When a neural network works with code like this:
defer or a misused allocator.A large codebase isn't just hard for AI — it's presents challenges for humans as well. A new developer opens the code and drowns in details. You yourself open it six months later and struggle to remember what it does.
In Go, this doesn't happen. 27 lines — everything in plain sight. Clear now, clear in a year, clear to anyone.
Verbosity isn't unique to Zig. C, Odin — all the languages at the bottom of the table share the same pattern. Lots of code, lots of ceremony, logic buried in details.
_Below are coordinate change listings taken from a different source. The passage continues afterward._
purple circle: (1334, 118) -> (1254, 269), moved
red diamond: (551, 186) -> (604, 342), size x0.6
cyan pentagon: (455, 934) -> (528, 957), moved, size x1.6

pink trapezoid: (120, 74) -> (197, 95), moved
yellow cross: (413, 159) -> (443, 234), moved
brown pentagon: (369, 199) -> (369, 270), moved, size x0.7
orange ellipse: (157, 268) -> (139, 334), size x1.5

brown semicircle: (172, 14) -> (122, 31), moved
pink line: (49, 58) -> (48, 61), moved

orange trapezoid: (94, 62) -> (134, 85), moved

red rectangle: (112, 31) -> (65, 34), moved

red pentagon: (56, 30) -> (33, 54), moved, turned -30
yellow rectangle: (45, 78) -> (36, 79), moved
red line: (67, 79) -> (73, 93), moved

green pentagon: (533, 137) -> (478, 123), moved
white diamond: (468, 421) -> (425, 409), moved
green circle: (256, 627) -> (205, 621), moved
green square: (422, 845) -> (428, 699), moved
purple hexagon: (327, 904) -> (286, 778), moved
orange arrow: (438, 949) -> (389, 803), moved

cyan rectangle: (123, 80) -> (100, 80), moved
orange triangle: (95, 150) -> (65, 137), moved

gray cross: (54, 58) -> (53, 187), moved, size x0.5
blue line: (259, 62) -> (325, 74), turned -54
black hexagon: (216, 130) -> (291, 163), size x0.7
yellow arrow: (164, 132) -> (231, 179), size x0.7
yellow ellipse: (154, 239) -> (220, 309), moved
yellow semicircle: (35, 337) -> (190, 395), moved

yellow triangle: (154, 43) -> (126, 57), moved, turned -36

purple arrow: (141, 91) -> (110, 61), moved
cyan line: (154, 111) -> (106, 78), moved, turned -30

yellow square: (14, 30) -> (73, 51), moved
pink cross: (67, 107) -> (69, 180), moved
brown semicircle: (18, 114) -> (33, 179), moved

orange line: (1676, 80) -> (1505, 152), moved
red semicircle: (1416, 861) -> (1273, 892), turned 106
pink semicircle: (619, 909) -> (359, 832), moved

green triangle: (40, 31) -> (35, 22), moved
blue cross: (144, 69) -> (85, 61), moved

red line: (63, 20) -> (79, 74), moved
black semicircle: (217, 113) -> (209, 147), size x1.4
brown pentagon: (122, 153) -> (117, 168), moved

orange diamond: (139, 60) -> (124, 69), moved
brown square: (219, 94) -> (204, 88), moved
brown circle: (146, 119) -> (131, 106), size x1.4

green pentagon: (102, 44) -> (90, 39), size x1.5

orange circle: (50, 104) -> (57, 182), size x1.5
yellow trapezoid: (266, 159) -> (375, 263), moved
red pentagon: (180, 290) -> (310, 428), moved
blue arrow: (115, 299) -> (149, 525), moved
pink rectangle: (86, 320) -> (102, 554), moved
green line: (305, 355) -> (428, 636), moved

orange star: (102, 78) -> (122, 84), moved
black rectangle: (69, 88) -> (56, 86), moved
Yes, with perfect discipline you can keep such code readable. But the question is: is it worth it? In languages at the top, readability comes for free. In languages at the bottom, you have to pay for it.
The Expressiveness table turned out to be more than just a curiosity. It closely matches my experience porting these benchmarks with an LLM. The higher a language ranks, the easier it was to work with.
This metric has practical value: if you plan to use LLMs in your workflow, languages from the top half of the table will require less effort.
In 2026, with AI writing a growing share of our code, LLM-friendliness is a useful consideration when choosing a language. The Expressiveness metric offers one way to measure it.